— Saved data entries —
+ + + + +

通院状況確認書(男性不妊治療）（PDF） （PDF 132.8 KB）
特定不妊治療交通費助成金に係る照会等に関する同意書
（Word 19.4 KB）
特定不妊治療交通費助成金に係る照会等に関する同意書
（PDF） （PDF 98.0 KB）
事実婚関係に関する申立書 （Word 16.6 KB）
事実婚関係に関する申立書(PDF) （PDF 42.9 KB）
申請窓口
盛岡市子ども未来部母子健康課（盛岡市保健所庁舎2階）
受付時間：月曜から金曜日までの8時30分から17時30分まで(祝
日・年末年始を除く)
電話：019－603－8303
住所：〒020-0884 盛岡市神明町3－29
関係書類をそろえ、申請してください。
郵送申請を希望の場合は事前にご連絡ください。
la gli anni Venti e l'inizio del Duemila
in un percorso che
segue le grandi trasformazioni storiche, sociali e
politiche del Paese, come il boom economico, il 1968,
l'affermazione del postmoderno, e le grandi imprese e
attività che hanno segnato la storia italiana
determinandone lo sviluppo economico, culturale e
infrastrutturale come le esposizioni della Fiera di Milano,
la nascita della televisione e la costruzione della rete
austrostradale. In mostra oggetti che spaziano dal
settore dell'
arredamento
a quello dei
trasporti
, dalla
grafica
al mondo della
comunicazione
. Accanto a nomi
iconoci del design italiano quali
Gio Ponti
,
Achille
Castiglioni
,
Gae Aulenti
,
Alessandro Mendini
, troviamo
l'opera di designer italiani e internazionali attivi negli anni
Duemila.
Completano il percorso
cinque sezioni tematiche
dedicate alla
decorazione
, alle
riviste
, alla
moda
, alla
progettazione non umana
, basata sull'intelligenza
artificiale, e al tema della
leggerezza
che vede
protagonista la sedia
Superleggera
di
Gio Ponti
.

+ + + + +

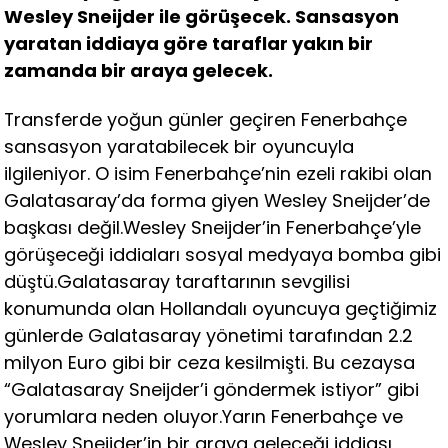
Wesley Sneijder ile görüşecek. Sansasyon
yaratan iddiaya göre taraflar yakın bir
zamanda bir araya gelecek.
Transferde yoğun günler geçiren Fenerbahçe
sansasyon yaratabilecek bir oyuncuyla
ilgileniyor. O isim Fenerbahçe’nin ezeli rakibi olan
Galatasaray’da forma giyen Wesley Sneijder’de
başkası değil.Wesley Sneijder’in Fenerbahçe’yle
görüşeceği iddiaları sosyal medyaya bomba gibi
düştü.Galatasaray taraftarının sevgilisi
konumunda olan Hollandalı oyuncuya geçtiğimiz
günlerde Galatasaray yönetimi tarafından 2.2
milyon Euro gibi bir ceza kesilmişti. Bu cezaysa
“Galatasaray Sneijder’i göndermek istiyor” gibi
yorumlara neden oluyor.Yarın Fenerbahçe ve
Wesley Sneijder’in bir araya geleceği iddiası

+ + + + +

Going through the data above, return each line with the word "Wesley".

— Solution for this exercise —
Wesley Sneijder ile görüşecek. Sansasyon
Galatasaray’da forma giyen Wesley Sneijder’de
başkası değil.Wesley Sneijder’in Fenerbahçe’yle
Wesley Sneijder’in bir araya geleceği iddiası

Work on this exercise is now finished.